Pharmakon LTC President and owner Paul Elmer told the Indiana Department of Workforce Development that the company had “unexpectedly lost a major client that will require” it to lay off about 180 of its 200 employees.
The layoffs will take place Friday and are expected to be permanent, he said.
Elmer said Pharmakon Pharmaceuticals will terminate all 15 of its employees on Friday after the company “suffered a serious financial setback as a result of a protracted FDA investigation.”
The company, which operates a compounding pharmacy, ceased production earlier this year after the Food and Drug Administration announced it had uncovered unsanitary and unsterile conditions at the Noblesville facility. Pharmakon recalled a “super-potent” morphine and other products after the FDA findings.
The Pharmakon companies began Noblesville operations in 2013 in a vacant industrial building on Getz Road in the Saxony development. Pharmakon moved its headquarters from Carmel to Noblesville in 2014 after being offered state and local tax incentives for pledging to boost employment from 208 to 282 by the end of 2018 and for building a $5 million building next to the existing industrial building.

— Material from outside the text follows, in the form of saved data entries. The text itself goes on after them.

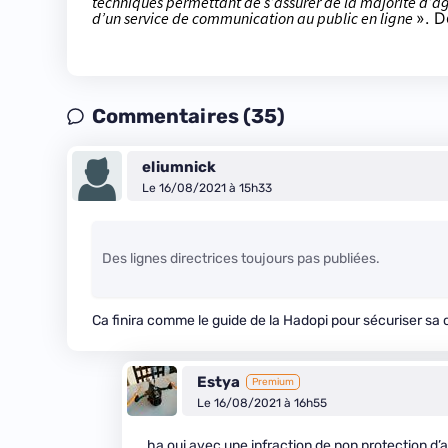
techniques permettant de s’assurer de la majorité d’â
d’un service de communication au public en ligne
». D
Commentaires (35)
eliumnick
Le 16/08/2021 à 15h33
Des lignes directrices toujours pas publiées.
Ca finira comme le guide de la Hadopi pour sécuriser sa
Estya
Premium
Le 16/08/2021 à 16h55
ha oui avec une infraction de non protection d’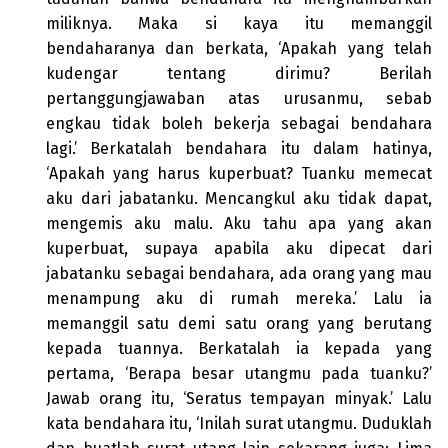
miliknya. Maka si kaya itu memanggil
bendaharanya dan berkata, ‘Apakah yang telah
kudengar tentang dirimu? Berilah
pertanggungjawaban atas urusanmu, sebab
engkau tidak boleh bekerja sebagai bendahara
lagi.’ Berkatalah bendahara itu dalam hatinya,
‘Apakah yang harus kuperbuat? Tuanku memecat
aku dari jabatanku. Mencangkul aku tidak dapat,
mengemis aku malu. Aku tahu apa yang akan
kuperbuat, supaya apabila aku dipecat dari
jabatanku sebagai bendahara, ada orang yang mau
menampung aku di rumah mereka.’ Lalu ia
memanggil satu demi satu orang yang berutang
kepada tuannya. Berkatalah ia kepada yang
pertama, ‘Berapa besar utangmu pada tuanku?’
Jawab orang itu, ‘Seratus tempayan minyak.’ Lalu
kata bendahara itu, ‘Inilah surat utangmu. Duduklah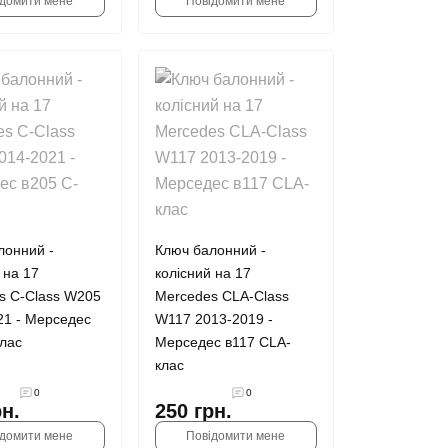
ідомити мене
Повідомити мене
лонний -
Ключ балонний -
 на 17
колісний на 17
s С-Class W205
Mercedes СLA-Class
21 - Мерседес
W117 2013-2019 -
лас
Мерседес в117 CLA-
клас
0
0
рн.
250 грн.
ідомити мене
Повідомити мене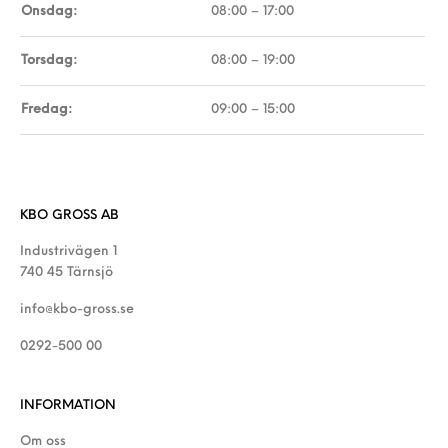
Onsdag:
08:00 – 17:00
Torsdag:
08:00 – 19:00
Fredag:
09:00 – 15:00
KBO GROSS AB
Industrivägen 1
740 45 Tärnsjö
info@kbo-gross.se
0292-500 00
INFORMATION
Om oss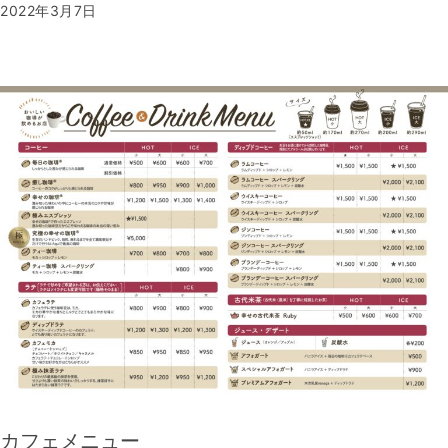
2022年3月7日
カフェメニュー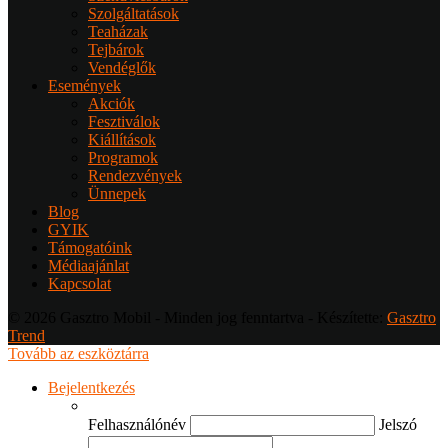
Szolgáltatások
Teaházak
Tejbárok
Vendéglők
Események
Akciók
Fesztiválok
Kiállítások
Programok
Rendezvények
Ünnepek
Blog
GYIK
Támogatóink
Médiaajánlat
Kapcsolat
© 2026 Gasztro Mobil - Minden jog fenntartva - Készítette:
Gasztro
Trend
Tovább az eszköztárra
Bejelentkezés
Felhasználónév
Jelszó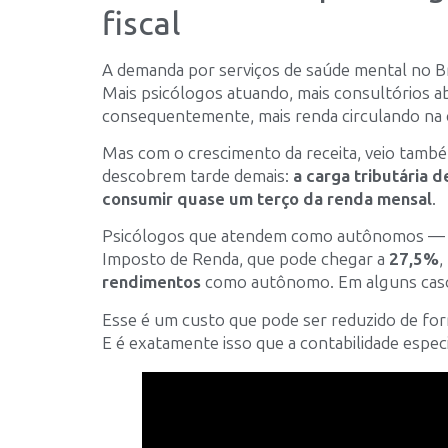
fiscal
A demanda por serviços de saúde mental no Br
Mais psicólogos atuando, mais consultórios a
consequentemente, mais renda circulando na 
Mas com o crescimento da receita, veio tamb
descobrem tarde demais:
a carga tributária
consumir quase um terço da renda mensal
.
Psicólogos que atendem como autônomos 
Imposto de Renda, que pode chegar a
27,5%
,
rendimentos
como autônomo. Em alguns caso
Esse é um custo que pode ser reduzido de forma
E é exatamente isso que a contabilidade especi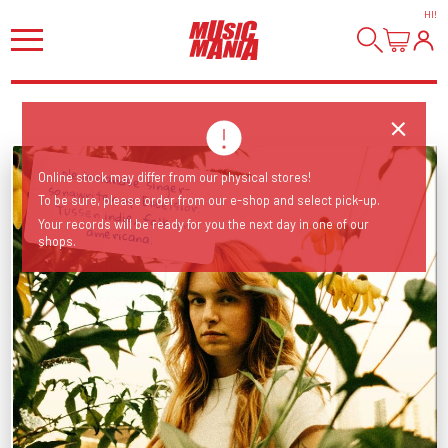
HI
!
Nederlandse singer-songwriter op Excelsior. Tussen indie, folk en
Online stock may differ from our physical stores!
To be sure, please order from our e-shop and select pick-up.
Your records will be ready for you the next day in one of our
americana.
shops.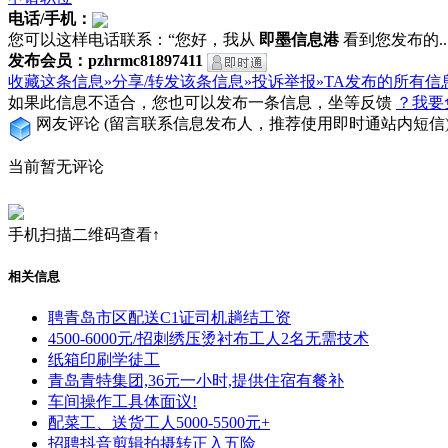
电话/手机：
您可以这样电话联系：“您好，我从
即墨信息港
看到您发布的...
发布会员：pzhrmc81897411
收藏这条信息»
分享/转发该条信息»
投诉举报»
TA发布的所有信
如果此信息不适合，您也可以发布一条信息，坐等反馈
？我要
网友评论
(留言联系信息发布人，推荐使用即时通站内短信
当前暂无评论
手机扫描二维码查看↑
相关信息
聘青岛市区配送C1证司机趟结工资
4500-6000元/招刺绣压烫衬布工人2名无需技术
纸箱印刷学徒工
青岛青特集团,36元一小时,提供住宿有餐补
车间操作工具体面议!
配菜工、送货工人5000-5500元+
招聘抖音剪辑拍摄转正入五险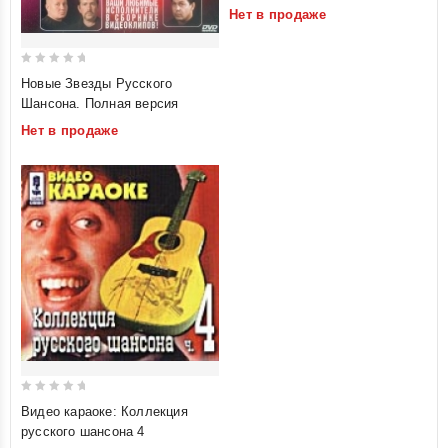
Нет в продаже
of
5
0
Новые Звезды Русского
out
Шансона. Полная версия
of
Нет в продаже
5
0
Видео караоке: Коллекция
out
русского шансона 4
of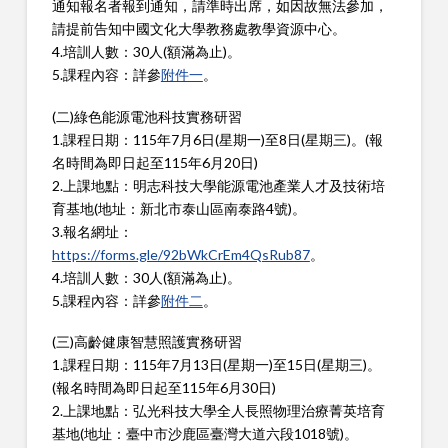
通知報名者報到通知，請準時出席，如因故無法參加，
請提前告知中國文化大學教務處教學資源中心。
4.培訓人數：30人(額滿為止)。
5.課程內容：詳參
附件一
。
(二)綠色能源電池科技實務研習
1.課程日期：115年7月6日(星期一)至8日(星期三)。(報
名時間為即日起至115年6月20日)
2.上課地點：明志科技大學能源電池產業人才及技術培
育基地(地址：新北市泰山區南泰路4號)。
3.報名網址：
https://forms.gle/92bWkCrEm4QsRub87
。
4.培訓人數：30人(額滿為止)。
5.課程內容：詳參
附件二
。
(三)高齡健康智慧照護實務研習
1.課程日期：115年7月13日(星期一)至15日(星期三)。
(報名時間為即日起至115年6月30日)
2.上課地點：弘光科技大學全人長照物理治療菁英培育
基地(地址：臺中市沙鹿區臺灣大道六段1018號)。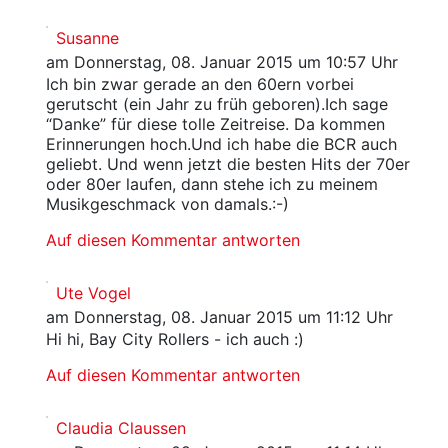
Susanne
am Donnerstag, 08. Januar 2015 um 10:57 Uhr
Ich bin zwar gerade an den 60ern vorbei
gerutscht (ein Jahr zu früh geboren).Ich sage
“Danke” für diese tolle Zeitreise. Da kommen
Erinnerungen hoch.Und ich habe die BCR auch
geliebt. Und wenn jetzt die besten Hits der 70er
oder 80er laufen, dann stehe ich zu meinem
Musikgeschmack von damals.:-)
Auf diesen Kommentar antworten
Ute Vogel
am Donnerstag, 08. Januar 2015 um 11:12 Uhr
Hi hi, Bay City Rollers - ich auch :)
Auf diesen Kommentar antworten
Claudia Claussen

Founded in Indianapolis in 2003, Pharmakon LTC moved to Carmel in 2008 after being offered about $220,000 in state and local tax incentives.
The company distributes drugs and packaged medications to long-term care facilities and psychiatric hospitals.
Elmer said he would have provided earlier notice of the layoffs to the state but was negotiating with the FDA and the major client in an effort to save the jobs. In addition, he said he was trying to find a purchaser for the companies and did not want to jeopardize those efforts.
Among those losing their jobs will be about 65 pharmacy or production technicians and 25 pharmacists, as well as numerous administrative employees.